### HOW TO COMPLETE THIS TASK
Check each line of the entries. Copy the ones that contain the string "hoạt".

### DATA EXTRACT
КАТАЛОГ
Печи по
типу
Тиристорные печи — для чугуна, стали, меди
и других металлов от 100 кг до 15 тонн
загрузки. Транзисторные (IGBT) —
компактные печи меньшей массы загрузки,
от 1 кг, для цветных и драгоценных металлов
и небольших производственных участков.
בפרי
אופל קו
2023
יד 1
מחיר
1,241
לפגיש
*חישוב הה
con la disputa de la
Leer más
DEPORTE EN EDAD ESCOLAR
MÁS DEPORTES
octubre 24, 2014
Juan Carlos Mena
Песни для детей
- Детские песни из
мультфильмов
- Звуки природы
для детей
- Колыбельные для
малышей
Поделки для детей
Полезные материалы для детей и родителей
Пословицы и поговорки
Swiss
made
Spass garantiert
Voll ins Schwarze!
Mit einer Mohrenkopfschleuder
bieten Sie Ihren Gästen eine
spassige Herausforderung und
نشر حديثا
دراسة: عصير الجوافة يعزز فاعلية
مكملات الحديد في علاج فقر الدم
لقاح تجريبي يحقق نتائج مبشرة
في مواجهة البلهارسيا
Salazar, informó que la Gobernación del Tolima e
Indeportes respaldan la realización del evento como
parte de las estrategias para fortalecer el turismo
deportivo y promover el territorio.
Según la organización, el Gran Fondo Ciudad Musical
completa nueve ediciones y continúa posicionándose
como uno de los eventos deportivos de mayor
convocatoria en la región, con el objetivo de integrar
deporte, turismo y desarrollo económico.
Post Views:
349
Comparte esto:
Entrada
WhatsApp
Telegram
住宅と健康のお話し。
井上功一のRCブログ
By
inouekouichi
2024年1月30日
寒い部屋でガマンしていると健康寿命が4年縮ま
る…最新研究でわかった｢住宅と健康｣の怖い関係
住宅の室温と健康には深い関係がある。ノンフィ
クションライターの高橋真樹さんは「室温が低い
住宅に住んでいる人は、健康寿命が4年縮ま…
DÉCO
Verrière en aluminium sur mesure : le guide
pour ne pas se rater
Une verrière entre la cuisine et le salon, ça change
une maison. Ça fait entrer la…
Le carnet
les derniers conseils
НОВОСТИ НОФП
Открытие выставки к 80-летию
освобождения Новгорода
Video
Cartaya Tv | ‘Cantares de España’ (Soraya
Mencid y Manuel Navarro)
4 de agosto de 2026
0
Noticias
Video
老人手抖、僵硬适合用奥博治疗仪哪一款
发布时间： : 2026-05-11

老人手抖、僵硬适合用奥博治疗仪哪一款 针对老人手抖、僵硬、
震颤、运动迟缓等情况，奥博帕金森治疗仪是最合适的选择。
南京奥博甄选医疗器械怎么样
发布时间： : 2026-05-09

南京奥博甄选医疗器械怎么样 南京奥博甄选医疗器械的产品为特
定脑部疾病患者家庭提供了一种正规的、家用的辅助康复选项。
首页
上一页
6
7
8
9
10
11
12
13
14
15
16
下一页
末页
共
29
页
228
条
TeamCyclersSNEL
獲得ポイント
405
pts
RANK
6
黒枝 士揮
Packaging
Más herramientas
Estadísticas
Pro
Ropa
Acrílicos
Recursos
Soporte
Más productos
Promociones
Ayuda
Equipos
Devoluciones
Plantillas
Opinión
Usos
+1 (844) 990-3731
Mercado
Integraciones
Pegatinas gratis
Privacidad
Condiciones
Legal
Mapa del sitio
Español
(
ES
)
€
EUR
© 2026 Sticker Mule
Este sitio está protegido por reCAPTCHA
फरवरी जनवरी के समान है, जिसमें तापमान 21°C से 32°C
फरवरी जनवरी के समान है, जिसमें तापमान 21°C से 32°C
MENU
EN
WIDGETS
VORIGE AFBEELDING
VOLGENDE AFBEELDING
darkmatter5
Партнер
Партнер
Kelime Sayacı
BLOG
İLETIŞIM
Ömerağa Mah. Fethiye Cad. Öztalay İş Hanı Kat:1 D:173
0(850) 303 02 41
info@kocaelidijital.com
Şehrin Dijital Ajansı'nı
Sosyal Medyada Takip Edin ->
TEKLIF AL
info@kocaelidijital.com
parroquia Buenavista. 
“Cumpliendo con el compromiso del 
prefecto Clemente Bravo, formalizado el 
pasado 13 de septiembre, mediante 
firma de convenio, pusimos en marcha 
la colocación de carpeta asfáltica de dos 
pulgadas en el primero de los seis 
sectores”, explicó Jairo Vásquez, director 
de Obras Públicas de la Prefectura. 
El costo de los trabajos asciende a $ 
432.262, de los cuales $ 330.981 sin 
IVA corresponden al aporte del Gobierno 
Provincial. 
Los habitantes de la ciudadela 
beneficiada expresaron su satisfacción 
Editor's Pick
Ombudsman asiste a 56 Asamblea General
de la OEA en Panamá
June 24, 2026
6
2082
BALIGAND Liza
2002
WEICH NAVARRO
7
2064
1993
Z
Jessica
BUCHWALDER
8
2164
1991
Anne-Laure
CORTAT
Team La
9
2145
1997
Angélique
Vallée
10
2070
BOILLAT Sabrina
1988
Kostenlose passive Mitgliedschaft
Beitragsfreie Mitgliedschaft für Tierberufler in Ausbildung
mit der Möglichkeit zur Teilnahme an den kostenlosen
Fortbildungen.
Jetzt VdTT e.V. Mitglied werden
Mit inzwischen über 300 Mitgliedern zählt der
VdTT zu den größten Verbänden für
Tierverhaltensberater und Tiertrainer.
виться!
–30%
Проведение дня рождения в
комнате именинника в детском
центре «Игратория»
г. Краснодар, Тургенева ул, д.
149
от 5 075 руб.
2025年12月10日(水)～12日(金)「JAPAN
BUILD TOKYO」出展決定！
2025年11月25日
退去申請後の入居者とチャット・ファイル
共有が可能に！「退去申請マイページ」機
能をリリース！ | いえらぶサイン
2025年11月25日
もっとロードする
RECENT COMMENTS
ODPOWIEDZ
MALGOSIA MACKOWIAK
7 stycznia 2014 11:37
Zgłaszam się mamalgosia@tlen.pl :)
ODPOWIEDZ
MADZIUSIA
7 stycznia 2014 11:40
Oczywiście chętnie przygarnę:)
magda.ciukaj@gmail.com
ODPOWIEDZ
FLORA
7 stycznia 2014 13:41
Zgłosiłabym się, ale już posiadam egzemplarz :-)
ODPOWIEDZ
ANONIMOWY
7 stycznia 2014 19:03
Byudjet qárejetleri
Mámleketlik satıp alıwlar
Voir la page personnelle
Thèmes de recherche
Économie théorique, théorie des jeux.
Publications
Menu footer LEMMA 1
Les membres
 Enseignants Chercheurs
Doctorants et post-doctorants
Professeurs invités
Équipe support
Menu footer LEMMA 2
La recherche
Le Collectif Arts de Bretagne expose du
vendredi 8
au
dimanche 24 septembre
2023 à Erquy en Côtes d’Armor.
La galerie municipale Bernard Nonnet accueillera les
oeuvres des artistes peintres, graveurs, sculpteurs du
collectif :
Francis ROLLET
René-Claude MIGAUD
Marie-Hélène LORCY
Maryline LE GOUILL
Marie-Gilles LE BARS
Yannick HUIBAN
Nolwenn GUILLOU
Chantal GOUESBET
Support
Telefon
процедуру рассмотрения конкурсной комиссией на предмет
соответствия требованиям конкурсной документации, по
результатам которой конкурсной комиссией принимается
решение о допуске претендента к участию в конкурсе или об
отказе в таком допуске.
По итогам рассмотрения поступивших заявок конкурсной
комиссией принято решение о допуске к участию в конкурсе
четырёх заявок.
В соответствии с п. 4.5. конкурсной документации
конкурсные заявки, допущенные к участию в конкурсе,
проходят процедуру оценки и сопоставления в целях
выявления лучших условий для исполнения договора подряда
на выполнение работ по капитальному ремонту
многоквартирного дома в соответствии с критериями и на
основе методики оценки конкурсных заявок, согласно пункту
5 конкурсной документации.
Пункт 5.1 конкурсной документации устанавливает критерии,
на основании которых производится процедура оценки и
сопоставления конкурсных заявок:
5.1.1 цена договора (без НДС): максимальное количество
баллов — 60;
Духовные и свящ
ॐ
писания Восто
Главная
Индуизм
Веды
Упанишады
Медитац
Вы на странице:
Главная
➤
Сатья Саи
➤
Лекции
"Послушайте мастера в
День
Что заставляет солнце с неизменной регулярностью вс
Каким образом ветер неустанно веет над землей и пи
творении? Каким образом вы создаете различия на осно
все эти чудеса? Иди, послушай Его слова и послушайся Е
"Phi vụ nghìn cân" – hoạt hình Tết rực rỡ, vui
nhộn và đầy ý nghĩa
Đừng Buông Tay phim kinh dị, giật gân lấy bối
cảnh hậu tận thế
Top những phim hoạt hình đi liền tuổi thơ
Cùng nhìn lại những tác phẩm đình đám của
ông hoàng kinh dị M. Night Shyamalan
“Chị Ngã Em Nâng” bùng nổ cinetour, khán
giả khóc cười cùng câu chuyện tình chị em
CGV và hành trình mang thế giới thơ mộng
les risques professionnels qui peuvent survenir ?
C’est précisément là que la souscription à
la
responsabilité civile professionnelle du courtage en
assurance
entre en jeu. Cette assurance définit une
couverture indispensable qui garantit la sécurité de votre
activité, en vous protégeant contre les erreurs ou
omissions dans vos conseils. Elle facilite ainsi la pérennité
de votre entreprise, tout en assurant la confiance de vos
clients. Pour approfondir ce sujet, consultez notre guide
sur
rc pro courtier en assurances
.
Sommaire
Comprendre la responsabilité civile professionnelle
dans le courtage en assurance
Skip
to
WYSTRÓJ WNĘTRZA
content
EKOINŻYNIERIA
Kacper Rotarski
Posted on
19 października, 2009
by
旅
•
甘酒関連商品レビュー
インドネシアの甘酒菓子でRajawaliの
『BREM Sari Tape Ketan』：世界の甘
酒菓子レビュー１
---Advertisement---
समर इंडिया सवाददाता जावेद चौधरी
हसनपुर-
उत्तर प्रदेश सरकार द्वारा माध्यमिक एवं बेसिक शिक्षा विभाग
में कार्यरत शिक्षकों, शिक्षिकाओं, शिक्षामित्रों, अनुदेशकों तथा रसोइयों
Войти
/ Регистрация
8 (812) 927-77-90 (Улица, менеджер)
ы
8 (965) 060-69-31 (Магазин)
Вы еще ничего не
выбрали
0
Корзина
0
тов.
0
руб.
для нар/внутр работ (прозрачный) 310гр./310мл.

### EXPECTED OUTPUT
"Phi vụ nghìn cân" – hoạt hình Tết rực rỡ, vui
Top những phim hoạt hình đi liền tuổi thơ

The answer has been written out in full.